In a perfect world, you would ignore engagement metrics entirely and focus on the outcomes of this engagement (i.e. if engagement drives more loyalty, satisfaction, leads, search traffic etc…you would measure those things instead of engagement).
But often you can’t easily do this.
Sometimes you can’t get the data you need. Other times, no-one seems clear what the goal of the community should be. And, most often, someone senior just wants to have a big active community at the moment for a reason even they struggle to explain.
You can push back a little, but pushing too hard to be measured by outcomes can create more value than it solves.
This happens often in our consultancy work too. The solution is to build your boss/client’s wishes into a longer-term strategic roadmap for your community.
If everyone understands driving engagement is part of a stepping stone to driving clear results, you can avoid the engagement trap.
In practice, this usually means you create a 6 to a 24-month roadmap with goals to hit such as:
- Months 0 to 6: Reach a critical mass of activity
- Months 6 to 12: Drive up engagement.
- Months 12 to 24: Align members behaviors to most valuable actions.
(use this guide to help you with the exact metrics).
Each of these will also need its own strategic plan.
Now you have engagement as part of a longer-term process to driving results.

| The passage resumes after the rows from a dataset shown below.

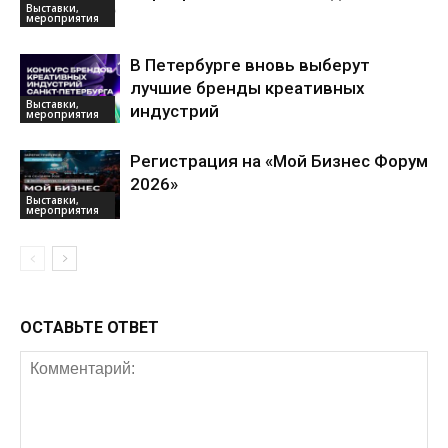
Выставки,
мероприятия
В Петербурге вновь выберут
лучшие бренды креативных
Выставки,
индустрий
мероприятия
Регистрация на «Мой Бизнес Форум
2026»
Выставки,
мероприятия
ОСТАВЬТЕ ОТВЕТ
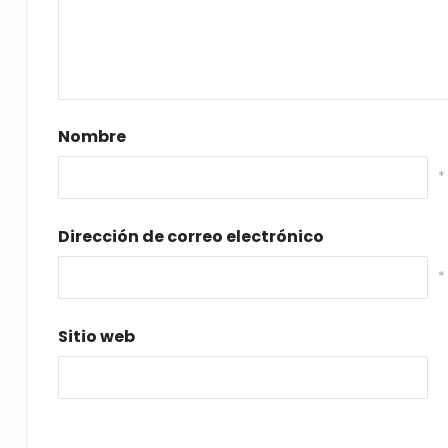
Nombre
*
Dirección de correo electrónico
*
Sitio web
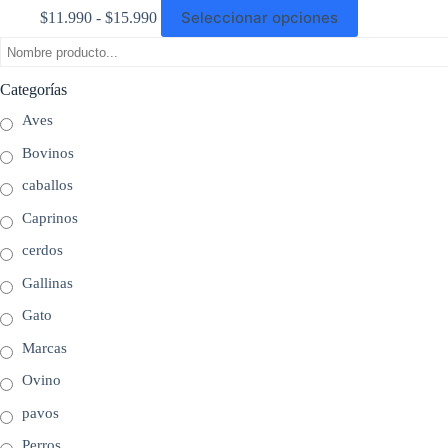
Rango
Este
Seleccionar opciones
$
11.990
-
$
15.990
de
producto
precios:
tiene
desde
múltiples
$11.990
variantes.
Categorías
hasta
Las
$15.990
opciones
Aves
se
pueden
Bovinos
elegir
en
caballos
la
Caprinos
página
de
cerdos
producto
Gallinas
Gato
Marcas
Ovino
pavos
Perros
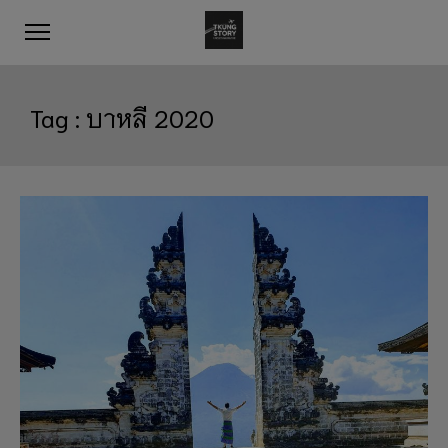
Tag :
บาหลี 2020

You know exactly how much engagement you need to move to the next phase. Better yet, everyone can get on board and track progress.

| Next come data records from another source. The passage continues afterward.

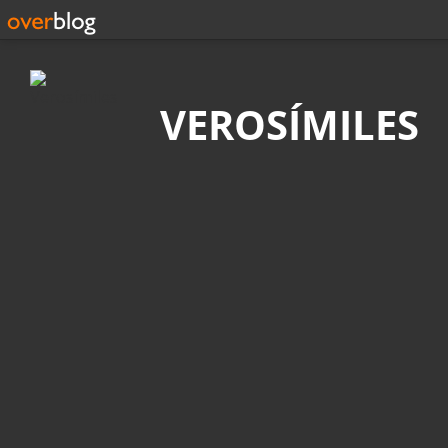
Búsqueda
VEROSÍMILES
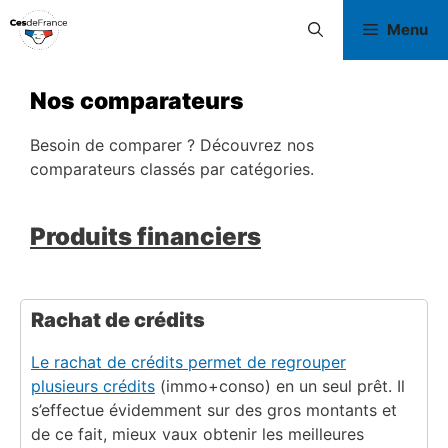
Menu
Nos comparateurs
Besoin de comparer ? Découvrez nos
comparateurs classés par catégories.
Produits financiers
Rachat de crédits
Le rachat de crédits permet de regrouper
plusieurs crédits
(immo+conso) en un seul prêt. Il
s’effectue évidemment sur des gros montants et
de ce fait, mieux vaux obtenir les meilleures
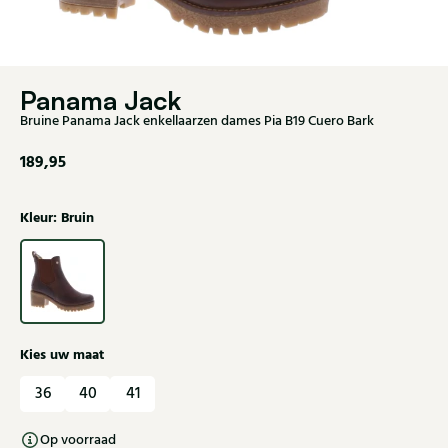
Panama Jack
Bruine Panama Jack enkellaarzen dames Pia B19 Cuero Bark
189,95
Kleur: Bruin
Kies uw maat
36
40
41
Op voorraad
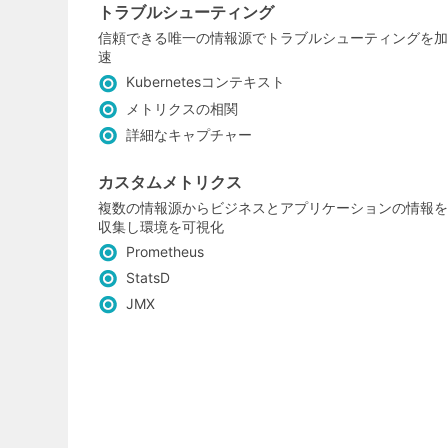
トラブルシューティング
信頼できる唯一の情報源でトラブルシューティングを加
速
Kubernetesコンテキスト
メトリクスの相関
詳細なキャプチャー
カスタムメトリクス
複数の情報源からビジネスとアプリケーションの情報を
収集し環境を可視化
Prometheus
StatsD
JMX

Chasing engagement or chasing value doesn’t have to be two mutually exclusive options.
I have learned by focusing on value, then engagement comes naturally.
Like this conversation - you have struck a cord.

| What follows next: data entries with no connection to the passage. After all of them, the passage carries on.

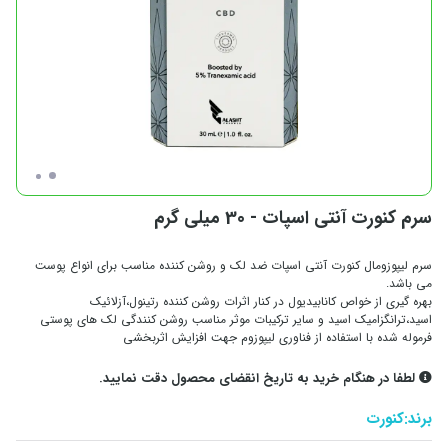
سرم کنورت آنتی اسپات - 30 میلی گرم
سرم لیپوزومال کنورت آنتی اسپات ضد لک و روشن کننده مناسب برای انواع پوست
می باشد.
بهره گیری از خواص کانابیدیول در کنار اثرات روشن کننده رتینول،آزلائیک
اسید،ترانگزامیک اسید و سایر ترکیبات موثر مناسب روشن کنندگی لک های پوستی
فرموله شده با استفاده از فناوری لیپوزوم جهت افزایش اثربخشی
لطفا در هنگام خرید به تاریخ انقضای محصول دقت نمایید.
برند:
کنورت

How many times in a meeting do you hear if we have content, content oh… quality content that will get engagement. Then … nothing happens and themembers show no interest.
Why? because many do not want to do the heavy lifting involved.
The heavy lifting…
your reward will be the most deepest and value add engagement… members interacting, sharing in quality conversations with like minded people!
I was reading a topic from a large webmaster community where one webmaster said, “get your members talking about anything. It doesn’t matter, just get them talking.”
That’s ridiculous.
Engagement for the sake of engagement is useless fluff that is not aligned with anything that matters to your members or the organization. I agree that having some fluff engagement is okay, just like steak tastes better with marble. But chasing engagement is taking your eyes off from the primary goal. Engagement is not an end unto itself; it’s a means to an end.
The way that I personally view it is that I hold myself accountable to the value. That’s the ultimately measuring stick in my long-run strategic plan. How I accomplish that value, however, involves various forms of engagement.